SQL queries

All DML (Data Manipulation Language) statements can contain queries.

All DML (Data Manipulation Language) statements can contain queries. This section introduces some of the query types in Vertica, with additional details in later sections.

Simple queries

Simple queries contain a query against one table. Minimal effort is required to process the following query, which looks for product keys and SKU numbers in the product table:

=> SELECT product_key, sku_number FROM public.product_dimension;
product_key  | sku_number
-------------+-----------
43           | SKU-#129
87           | SKU-#250
42           | SKU-#125
49           | SKU-#154
37           | SKU-#107
36           | SKU-#106
86           | SKU-#248
41           | SKU-#121
88           | SKU-#257
40           | SKU-#120
(10 rows)

Tables can contain arrays. You can select the entire array column, an index into it, or the results of a function applied to the array. For more information, see Arrays and sets (collections).

Joins

Joins use a relational operator that combines information from two or more tables. The query's ON clause specifies how tables are combined, such as by matching foreign keys to primary keys. In the following example, the query requests the names of stores with transactions greater than 70 by joining the store key ID from the store schema's sales fact and sales tables:

=> SELECT store_name, COUNT(*) FROM store.store_sales_fact
   JOIN store.store_dimension ON store.store_sales_fact.store_key = store.store_dimension.store_key
   GROUP BY store_name HAVING COUNT(*) > 70 ORDER BY store_name;

 store_name | count
------------+-------
 Store49    |    72
 Store83    |    78
(2 rows)

For more detailed information, see Joins. See also the Multicolumn subqueries section in Subquery examples.

Cross joins

Also known as the Cartesian product, a cross join is the result of joining every record in one table with every record in another table. A cross join occurs when there is no join key between tables to restrict records. The following query, for example, returns all instances of vendor and store names in the vendor and store tables:

=> SELECT vendor_name, store_name FROM public.vendor_dimension
    CROSS JOIN store.store_dimension;
vendor_name         | store_name
--------------------+------------
Deal Warehouse      | Store41
Deal Warehouse      | Store12
Deal Warehouse      | Store46
Deal Warehouse      | Store50
Deal Warehouse      | Store15
Deal Warehouse      | Store48
Deal Warehouse      | Store39
Sundry Wholesale    | Store41
Sundry Wholesale    | Store12
Sundry Wholesale    | Store46
Sundry Wholesale    | Store50
Sundry Wholesale    | Store15
Sundry Wholesale    | Store48
Sundry Wholesale    | Store39
Market Discounters  | Store41
Market Discounters  | Store12
Market Discounters  | Store46
Market Discounters  | Store50
Market Discounters  | Store15
Market Discounters  | Store48
Market Discounters  | Store39
Market Suppliers    | Store41
Market Suppliers    | Store12
Market Suppliers    | Store46
Market Suppliers    | Store50
Market Suppliers    | Store15
Market Suppliers    | Store48
Market Suppliers    | Store39
...                 | ...
(4000 rows)

This example's output is truncated because this particular cross join returned several thousand rows. See also Cross joins.

Subqueries

A subquery is a query nested within another query. In the following example, we want a list of all products containing the highest fat content. The inner query (subquery) returns the product containing the highest fat content among all food products to the outer query block (containing query). The outer query then uses that information to return the names of the products containing the highest fat content.

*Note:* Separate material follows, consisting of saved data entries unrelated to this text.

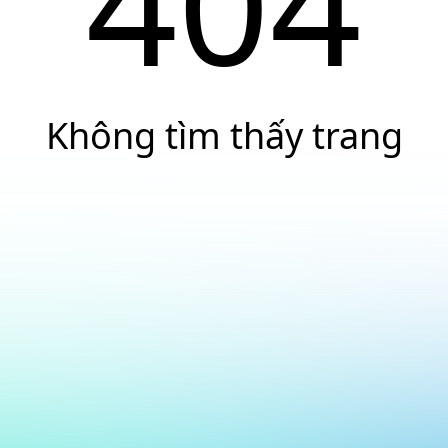
404
Không tìm thấy trang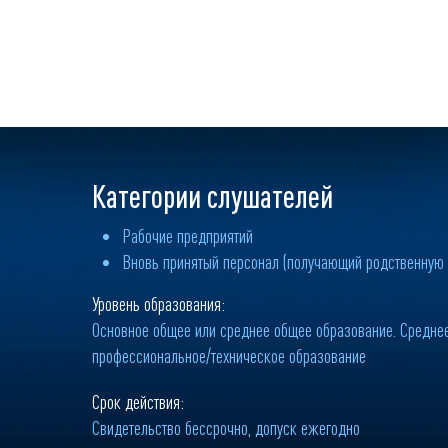
Категории слушателей
Рабочие предприятий
Вновь принятый персонал (получающий родственную
Уровень образования:
Основное общее или среднее общее образование. Средне
профессиональное/техническое образование
Срок действия:
Свидетельство бессрочно, допуск ежегодно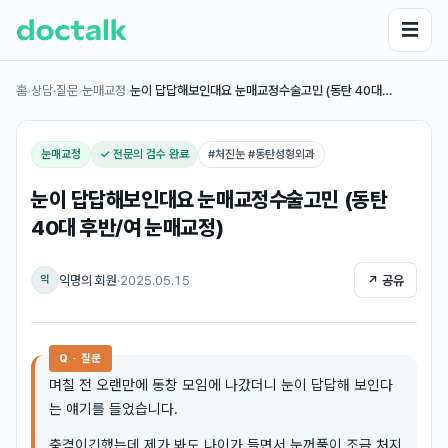
☰
홈
›
상담·질문
›
눈매교정
›
눈이 답답해보인대요 눈매교정수술고민 (동탄 40대…
눈매교정
✓ 전문의 검수 완료
#
처진눈 #동탄성형외과
눈이 답답해보인대요 눈매교정수술고민 (동탄
40대 후반/여 눈매교정)
익명의 회원
·
2025.05.15
↗ 공유
익
Q · 질문
며칠 전 오랜만에 동창 모임에 나갔더니 눈이 답답해 보인다
는 얘기를 들었습니다.
충격이긴했는데 제가 봐도 나이가 들면서 눈꺼풀이 조금 처지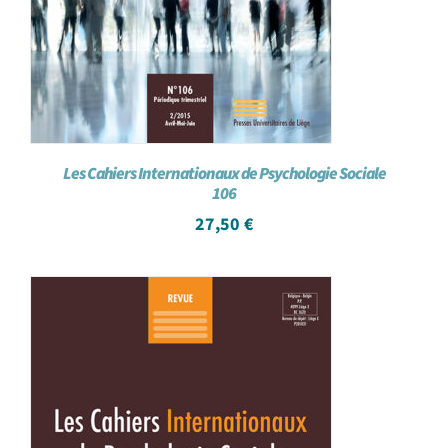
Les Cahiers Internationaux de Psychologie Sociale
106
27,50
€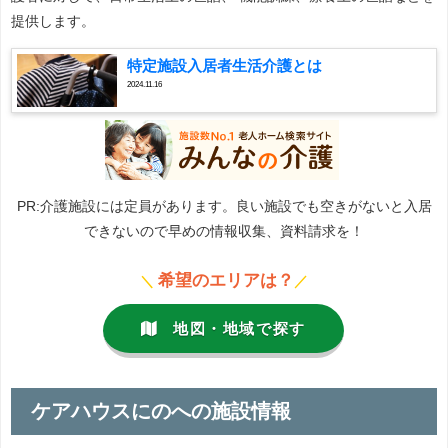
提供します。
特定施設入居者生活介護とは
2024.11.16
PR:介護施設には定員があります。良い施設でも空きがないと入居
できないので早めの情報収集、資料請求を！
希望のエリアは？
＼
／
地図・地域で探す
ケアハウスにのへの施設情報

=> SELECT product_description, fat_content FROM public.product_dimension
   WHERE fat_content IN
     (SELECT MAX(fat_content) FROM public.product_dimension
      WHERE category_description = 'Food' AND department_description = 'Bakery')
   LIMIT 10;
         product_description         | fat_content
-------------------------------------+-------------
 Brand #59110 hotdog buns            |          90
 Brand #58107 english muffins        |          90
 Brand #57135 english muffins        |          90
 Brand #54870 cinnamon buns          |          90
 Brand #53690 english muffins        |          90
 Brand #53096 bagels                 |          90
 Brand #50678 chocolate chip cookies |          90
 Brand #49269 wheat bread            |          90
 Brand #47156 coffee cake            |          90
 Brand #43844 corn muffins           |          90
(10 rows)

For more information, see Subqueries.

Sorting queries

Use the ORDER BY clause to order the rows that a query returns.

Special note about query results

You could get different results running certain queries on one machine or another for the following reasons:

  • Partitioning on a FLOAT type could return nondeterministic results because of the precision, especially when the numbers are close to one another, such as results from the RADIANS() function, which has a very small range of output.

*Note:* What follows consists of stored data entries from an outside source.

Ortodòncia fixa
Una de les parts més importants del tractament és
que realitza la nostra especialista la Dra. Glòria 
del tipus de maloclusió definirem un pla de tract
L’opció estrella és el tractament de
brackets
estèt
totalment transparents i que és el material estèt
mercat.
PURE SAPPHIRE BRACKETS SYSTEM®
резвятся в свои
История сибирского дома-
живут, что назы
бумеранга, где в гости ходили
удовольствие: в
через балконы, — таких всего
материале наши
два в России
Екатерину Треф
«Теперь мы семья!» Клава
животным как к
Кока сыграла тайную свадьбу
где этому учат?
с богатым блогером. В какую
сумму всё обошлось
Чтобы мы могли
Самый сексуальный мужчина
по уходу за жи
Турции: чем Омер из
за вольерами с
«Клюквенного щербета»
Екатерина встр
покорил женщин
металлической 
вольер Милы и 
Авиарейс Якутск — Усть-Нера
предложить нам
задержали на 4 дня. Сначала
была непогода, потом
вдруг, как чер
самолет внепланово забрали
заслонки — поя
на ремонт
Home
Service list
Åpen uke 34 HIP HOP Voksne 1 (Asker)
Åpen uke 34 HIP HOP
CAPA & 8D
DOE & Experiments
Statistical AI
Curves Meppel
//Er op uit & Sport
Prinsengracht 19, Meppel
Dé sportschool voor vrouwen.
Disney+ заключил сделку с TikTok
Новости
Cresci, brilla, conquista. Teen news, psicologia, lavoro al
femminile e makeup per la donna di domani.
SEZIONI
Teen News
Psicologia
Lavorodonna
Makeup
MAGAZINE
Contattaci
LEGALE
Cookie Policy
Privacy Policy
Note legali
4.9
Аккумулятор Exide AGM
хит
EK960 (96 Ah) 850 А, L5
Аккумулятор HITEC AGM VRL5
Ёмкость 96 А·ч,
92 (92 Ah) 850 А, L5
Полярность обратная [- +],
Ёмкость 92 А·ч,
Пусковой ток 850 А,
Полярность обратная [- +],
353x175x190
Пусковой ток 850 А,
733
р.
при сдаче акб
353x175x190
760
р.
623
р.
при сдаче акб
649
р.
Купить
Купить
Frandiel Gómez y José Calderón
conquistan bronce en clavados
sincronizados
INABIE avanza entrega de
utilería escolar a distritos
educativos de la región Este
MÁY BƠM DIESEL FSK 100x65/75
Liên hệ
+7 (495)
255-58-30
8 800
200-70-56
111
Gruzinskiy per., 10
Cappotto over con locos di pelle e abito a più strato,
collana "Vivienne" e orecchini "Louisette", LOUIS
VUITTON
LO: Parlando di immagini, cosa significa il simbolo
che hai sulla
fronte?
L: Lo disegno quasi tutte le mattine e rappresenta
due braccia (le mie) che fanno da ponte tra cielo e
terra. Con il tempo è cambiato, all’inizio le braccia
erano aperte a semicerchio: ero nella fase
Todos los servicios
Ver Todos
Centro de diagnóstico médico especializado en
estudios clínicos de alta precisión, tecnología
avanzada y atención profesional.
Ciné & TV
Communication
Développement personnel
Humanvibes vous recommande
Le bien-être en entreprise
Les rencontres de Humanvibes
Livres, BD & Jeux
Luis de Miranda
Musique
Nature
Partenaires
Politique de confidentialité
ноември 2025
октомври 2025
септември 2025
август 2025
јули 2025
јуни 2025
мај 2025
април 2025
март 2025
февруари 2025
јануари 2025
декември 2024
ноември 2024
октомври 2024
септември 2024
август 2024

    To get deterministic results, use NUMERIC if you must partition by data that is not an INTEGER type.

  • Most analytics (with analytic aggregations, such as MIN()/MAX()/SUM()/COUNT()/AVG() as exceptions) rely on a unique order of input data to get deterministic result. If the analytic window-order clause cannot resolve ties in the data, results could be different each time you run the query.

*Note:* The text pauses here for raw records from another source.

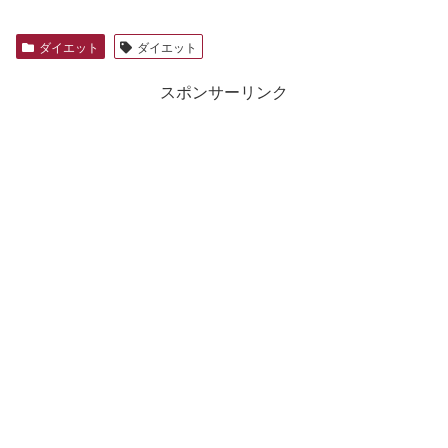
ダイエット
ダイエット
スポンサーリンク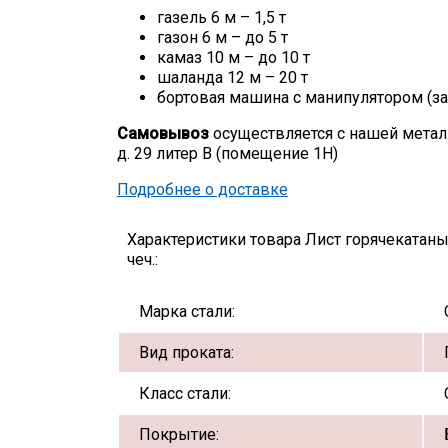
газель 6 м – 1,5 т
газон 6 м – до 5 т
камаз 10 м – до 10 т
шаланда 12 м – 20 т
бортовая машина с манипулятором (за
Самовывоз
осуществляется с нашей метал
д. 29 литер В (помещение 1Н)
Подробнее о доставке
Характеристики товара Лист горячекатан
чеч.:
Марка стали:
Вид проката:
Класс стали:
Покрытие: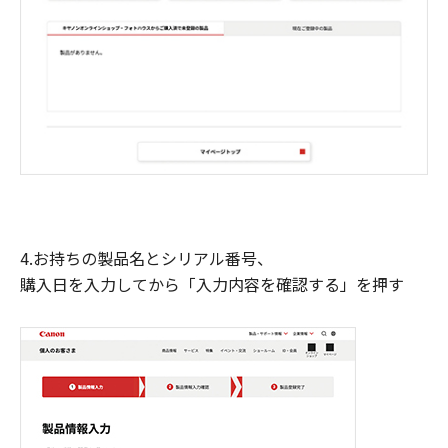
4.お持ちの製品名とシリアル番号、
購入日を入力してから「入力内容を確認する」を押す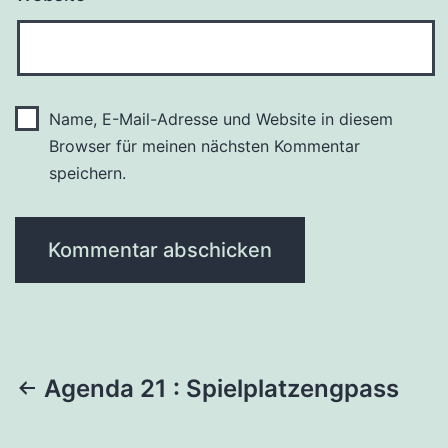
Name, E-Mail-Adresse und Website in diesem
Browser für meinen nächsten Kommentar
speichern.
Beitragsnavigation
Agenda 21 : Spielplatzengpass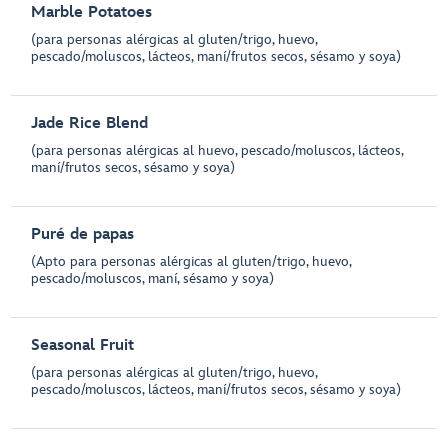
Marble Potatoes
(para personas alérgicas al gluten/trigo, huevo,
pescado/moluscos, lácteos, maní/frutos secos, sésamo y soya)
Jade Rice Blend
(para personas alérgicas al huevo, pescado/moluscos, lácteos,
maní/frutos secos, sésamo y soya)
Puré de papas
(Apto para personas alérgicas al gluten/trigo, huevo,
pescado/moluscos, maní, sésamo y soya)
Seasonal Fruit
(para personas alérgicas al gluten/trigo, huevo,
pescado/moluscos, lácteos, maní/frutos secos, sésamo y soya)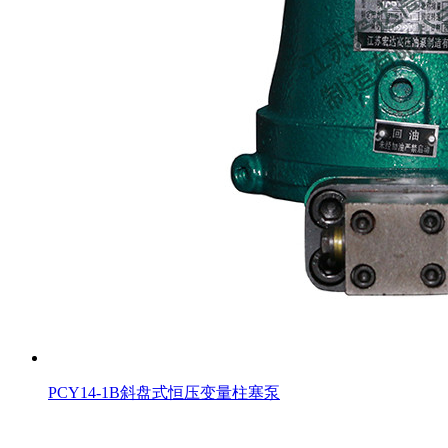
PCY14-1B斜盘式恒压变量柱塞泵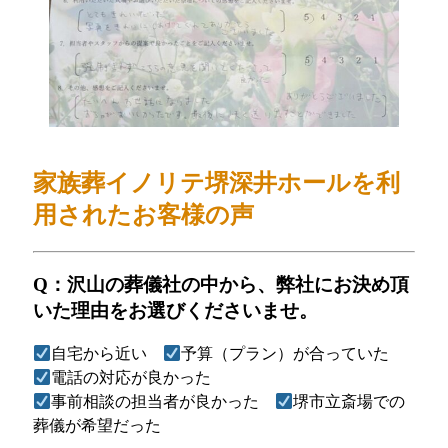
家族葬イノリテ堺深井ホール
を利
用されたお客様の声
Q：沢山の葬儀社の中から、弊社にお決め頂
いた理由をお選びくださいませ。
自宅から近い
予算（プラン）が合っていた
電話の対応が良かった
事前相談の担当者が良かった
堺市立斎場での
葬儀が希望だった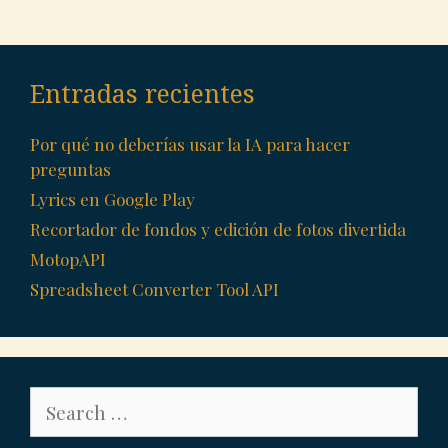
Entradas recientes
Por qué no deberías usar la IA para hacer
preguntas
Lyrics en Google Play
Recortador de fondos y edición de fotos divertida
MotopAPI
Spreadsheet Converter Tool API
Search
for: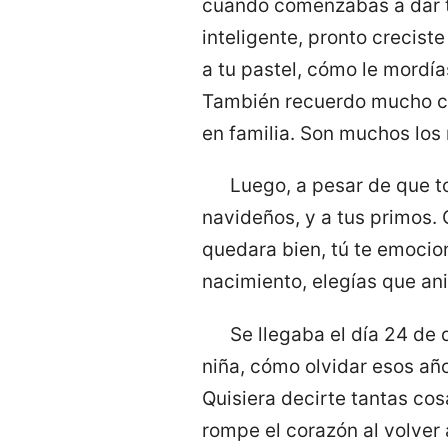
cuando comenzabas a dar t
inteligente, pronto crecist
a tu pastel, cómo le mordía
También recuerdo mucho cua
en familia. Son muchos los 
Luego, a pesar de que t
navideños, y a tus primos.
quedara bien, tú te emocio
nacimiento, elegías que an
Se llegaba el día 24 de 
niña, cómo olvidar esos año
Quisiera decirte tantas cos
rompe el corazón al volver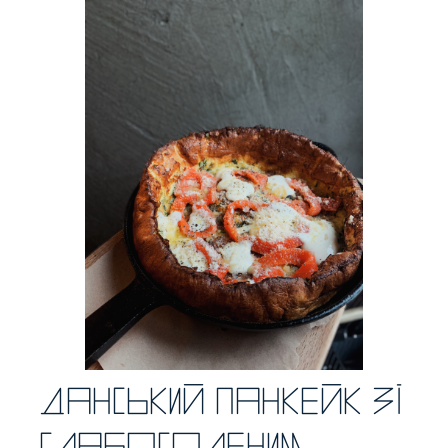
Данський панкейк зі
слабосоленим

    For example, in the following query, the analytic ORDER BY does not include the first column in the query, promotion_key. So for a tie of AVG(RADIANS(cost_dollar_amount)), product_version, the same promotion_key could have different positions within the analytic partition, resulting in a different NTILE() number. Thus, DISTINCT could also have a different result:

    => SELECT COUNT(*) FROM
          (SELECT DISTINCT SIN(FLOOR(MAX(store.store_sales_fact.promotion_key))),
       NTILE(79) OVER(PARTITION BY AVG (RADIANS
          (store.store_sales_fact.cost_dollar_amount ))
       ORDER BY store.store_sales_fact.product_version)
       FROM store.store_sales_fact
       GROUP BY store.store_sales_fact.product_version,
             store.store_sales_fact.sales_dollar_amount ) AS store;
     count
    -------
      1425
    (1 row)
    

    If you add MAX(promotion_key) to analytic ORDER BY, the results are the same on any machine:

    => SELECT COUNT(*) FROM (SELECT DISTINCT MAX(store.store_sales_fact.promotion_key),
        NTILE(79) OVER(PARTITION BY MAX(store.store_sales_fact.cost_dollar_amount)
       ORDER BY store.store_sales_fact.product_version,
       MAX(store.store_sales_fact.promotion_key))
       FROM store.store_sales_fact
       GROUP BY store.store_sales_fact.product_version,
         store.store_sales_fact.sales_dollar_amount) AS store;